Mia peeks sideways at them for a moment, fascinated. Then she slithers down from my lap and kneels by the crayons. Without anyone showing her, she grabs a blue crayon, leans forward so her face is only a few centimetres from the paper, and starts scribbling. I say scribbling, but it’s only the first few movements that are uncontrolled. I didn’t want this, but I can’t help but watch. Marion looks over Mia’s shoulder intently.
Within a minute or so, Mia’s making deliberate marks, shapes on the paper. She’s turned the crayon in her fingers so that instead of gripping it in her fist, she’s holding it between her thumb and index finger.
‘That’s remarkable,’ Marion says, ‘for a two-year-old. She must have got it from you.’
‘She’s never seen me draw,’ I say, and then I realise it’s true. For a moment I feel sad, for a part of me that’s been lost, and for the childhood that Mia hasn’t had.
‘It must be innate,’ Marion says. ‘From within. She’s got it, hasn’t she?’ She’s making notes in her file, then looking up and studying Mia again, desperate not to miss anything.
I can’t tell what she’s drawing, but it’s definitely something – a shape like a potato with a couple of lines coming out of it. Then she does something else quite deliberate. She looks at the crayons in the plastic envelope, puts the blue one back and picks out a pink one. Then she traces round the outside of the blue. That crayon goes back and out comes a red one. She draws a similar shape next to the first one.
I lower myself onto the floor next to her. I can’t help being fascinated.
‘That’s lovely, Mia,’ I say. ‘What are you drawing?’
She’s hunched over the paper, the tip of her tongue sticking out of the corner of her mouth.
‘Drawin’,’ she says. ‘Me drawin’.’
‘I know,’ I say. ‘It’s beautiful. What is it?’
She sits back up on her heels and points to her picture.
‘Mummy and Daddy,’ she says.
I’m the blue and pink potato; Adam’s the red one.
A shiver runs down my spine.
She sees us as colours.
Just like Adam’s nan.
The first time I met her Val described my aura, the haze of colour I carried with me. I can hear her voice now, harsh and gravelly: Lavender, of course, but also dark blue. And all bathed in pink.
I look at my daughter, and she turns and smiles at me, proud of what she’s done. I smile back at her.
‘What about Marty and Luke?’ As I say their names, a lump rises in my throat. In my head I’ve got images of Luke clutching his face, Marty with tears running down his face. Are they okay?
Mia reaches for the crayons again and draws two more potatoes; one green and yellow, one orange.
If Adam was here, he’d see her number, but I don’t need to see it. I know.
2022054.
And she’s not just got Val’s number.
She’s got Val’s gift.
Chapter 18: Adam
‘F or the last time, what do you see when you look in my eyes?’
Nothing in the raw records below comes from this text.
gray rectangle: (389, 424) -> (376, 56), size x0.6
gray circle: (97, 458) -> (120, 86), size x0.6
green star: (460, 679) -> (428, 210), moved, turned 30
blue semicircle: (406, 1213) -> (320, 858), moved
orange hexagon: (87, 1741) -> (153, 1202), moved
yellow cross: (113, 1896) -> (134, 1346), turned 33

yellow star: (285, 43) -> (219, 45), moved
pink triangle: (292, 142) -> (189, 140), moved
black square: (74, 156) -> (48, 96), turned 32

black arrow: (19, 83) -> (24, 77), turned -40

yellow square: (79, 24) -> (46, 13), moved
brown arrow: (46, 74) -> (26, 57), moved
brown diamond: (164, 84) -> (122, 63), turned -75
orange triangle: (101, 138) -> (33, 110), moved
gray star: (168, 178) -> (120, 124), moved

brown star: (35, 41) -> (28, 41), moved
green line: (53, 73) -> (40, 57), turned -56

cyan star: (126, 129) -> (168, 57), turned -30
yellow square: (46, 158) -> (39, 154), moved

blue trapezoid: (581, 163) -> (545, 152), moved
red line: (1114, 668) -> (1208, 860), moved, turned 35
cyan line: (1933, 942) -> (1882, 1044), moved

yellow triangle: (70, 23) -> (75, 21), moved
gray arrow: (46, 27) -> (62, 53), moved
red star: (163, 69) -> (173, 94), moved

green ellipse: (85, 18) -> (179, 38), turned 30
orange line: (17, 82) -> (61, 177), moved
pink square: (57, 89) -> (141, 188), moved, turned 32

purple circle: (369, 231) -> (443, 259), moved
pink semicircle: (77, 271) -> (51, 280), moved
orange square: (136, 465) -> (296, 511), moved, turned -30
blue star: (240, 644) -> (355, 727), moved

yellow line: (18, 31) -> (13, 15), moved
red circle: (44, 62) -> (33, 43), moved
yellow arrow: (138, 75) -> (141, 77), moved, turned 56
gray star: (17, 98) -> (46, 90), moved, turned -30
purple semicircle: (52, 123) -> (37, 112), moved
I look at Newsome, his squashed face, the death in his eyes. Saul’s next to him. Don’t ask me what I see in Saul’s eyes – I don’t know if I could find the words.
‘I see a number.’ It’s the truth. It’s the answer to his question, but I feel uneasy saying it.
Don’t tell, Adam. Never tell.
‘What does the number mean?’
‘It’s the date you’re going to die.’
It’s true, but why does this feel so wrong?
‘What’s my number?’
I stop.
‘What’s my number?’ he repeats.
Don’t tell, Adam. Never tell.
‘I don’t tell people,’ I say, echoing the voice in my head. ‘It’s wrong.’
‘But I’m asking you to. What’s my number?’
‘I just said, didn’t I? I don’t tell.’
Saul joins in now. ‘Adam, you’re doing this for Sarah, remember? It’s all right to tell. It’s the right thing to do.’
Newsome starts again. ‘Do you think you’re the only one who can see them?’